• **EXERCISE DIRECTIONS**
For each line of the data below that includes the string "Wind", count one, and answer with the sum only.

(GIVEN RECORDS begins)

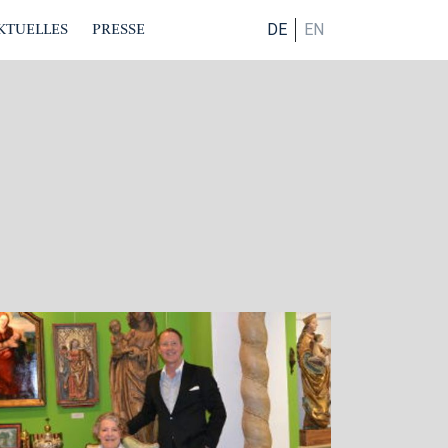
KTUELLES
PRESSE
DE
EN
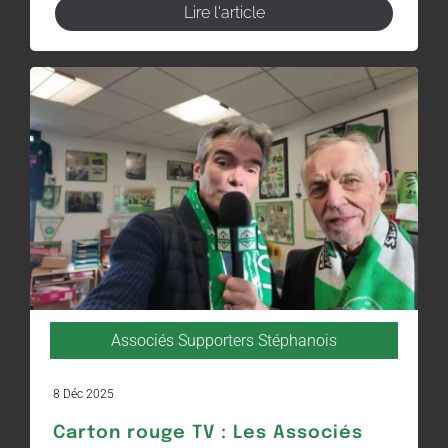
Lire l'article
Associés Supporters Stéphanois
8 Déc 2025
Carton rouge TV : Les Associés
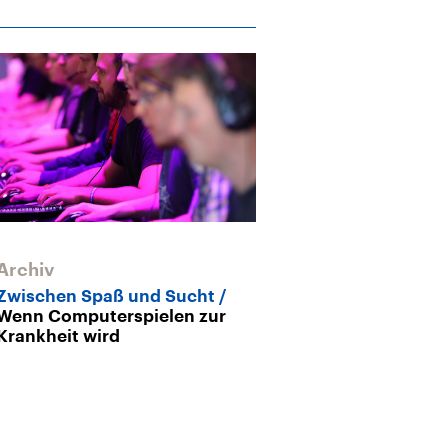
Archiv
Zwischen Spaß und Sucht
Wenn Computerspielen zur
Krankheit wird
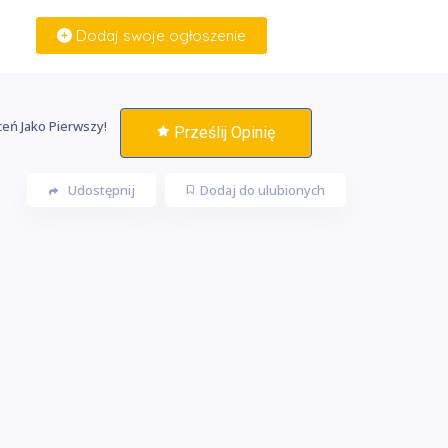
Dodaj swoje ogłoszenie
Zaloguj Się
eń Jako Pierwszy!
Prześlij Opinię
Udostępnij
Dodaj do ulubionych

(GIVEN RECORDS ends)
(GIVEN RECORDS begins)

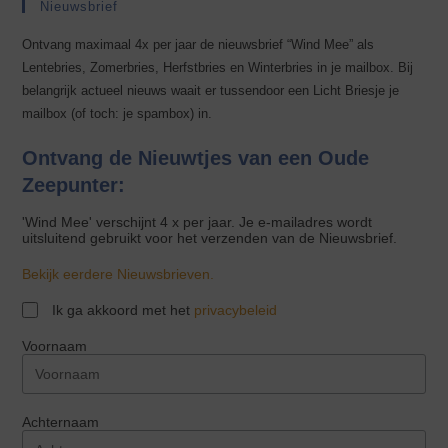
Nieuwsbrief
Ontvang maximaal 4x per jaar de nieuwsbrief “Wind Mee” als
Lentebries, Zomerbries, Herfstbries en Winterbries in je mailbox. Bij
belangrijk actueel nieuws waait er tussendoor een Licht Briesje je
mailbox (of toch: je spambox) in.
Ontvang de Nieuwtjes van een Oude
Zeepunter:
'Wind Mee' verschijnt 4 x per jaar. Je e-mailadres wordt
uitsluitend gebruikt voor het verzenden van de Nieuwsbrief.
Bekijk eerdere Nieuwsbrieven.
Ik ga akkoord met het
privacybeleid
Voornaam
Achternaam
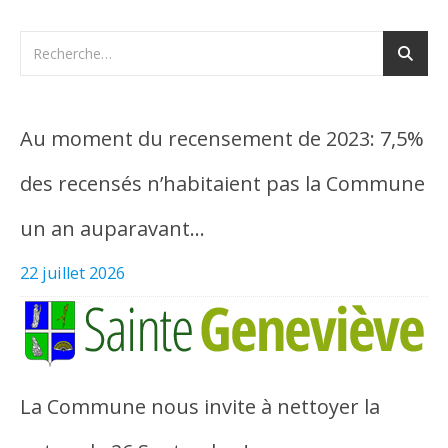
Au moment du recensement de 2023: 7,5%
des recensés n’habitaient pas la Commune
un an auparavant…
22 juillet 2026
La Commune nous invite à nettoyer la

(GIVEN RECORDS ends)
(GIVEN RECORDS begins)

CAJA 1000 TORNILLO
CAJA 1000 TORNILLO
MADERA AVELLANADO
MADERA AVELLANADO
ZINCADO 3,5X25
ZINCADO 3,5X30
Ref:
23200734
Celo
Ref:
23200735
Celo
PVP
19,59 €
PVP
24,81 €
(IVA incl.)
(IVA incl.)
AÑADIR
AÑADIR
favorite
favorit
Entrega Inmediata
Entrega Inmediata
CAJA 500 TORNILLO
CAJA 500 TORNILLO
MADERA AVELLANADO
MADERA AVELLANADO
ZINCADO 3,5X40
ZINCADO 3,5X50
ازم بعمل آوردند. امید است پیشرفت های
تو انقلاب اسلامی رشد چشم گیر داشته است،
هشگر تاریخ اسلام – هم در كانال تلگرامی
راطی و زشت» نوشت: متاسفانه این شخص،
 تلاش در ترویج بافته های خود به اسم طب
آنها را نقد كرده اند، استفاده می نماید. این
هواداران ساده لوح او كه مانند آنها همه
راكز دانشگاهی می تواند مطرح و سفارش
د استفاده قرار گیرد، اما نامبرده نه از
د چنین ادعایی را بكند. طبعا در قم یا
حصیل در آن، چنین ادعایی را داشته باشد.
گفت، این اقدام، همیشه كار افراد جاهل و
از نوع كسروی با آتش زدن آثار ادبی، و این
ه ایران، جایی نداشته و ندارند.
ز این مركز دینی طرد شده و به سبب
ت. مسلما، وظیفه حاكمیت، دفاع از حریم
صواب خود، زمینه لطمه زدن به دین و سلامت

(GIVEN RECORDS ends)

• **COMPLETED EXERCISE**
2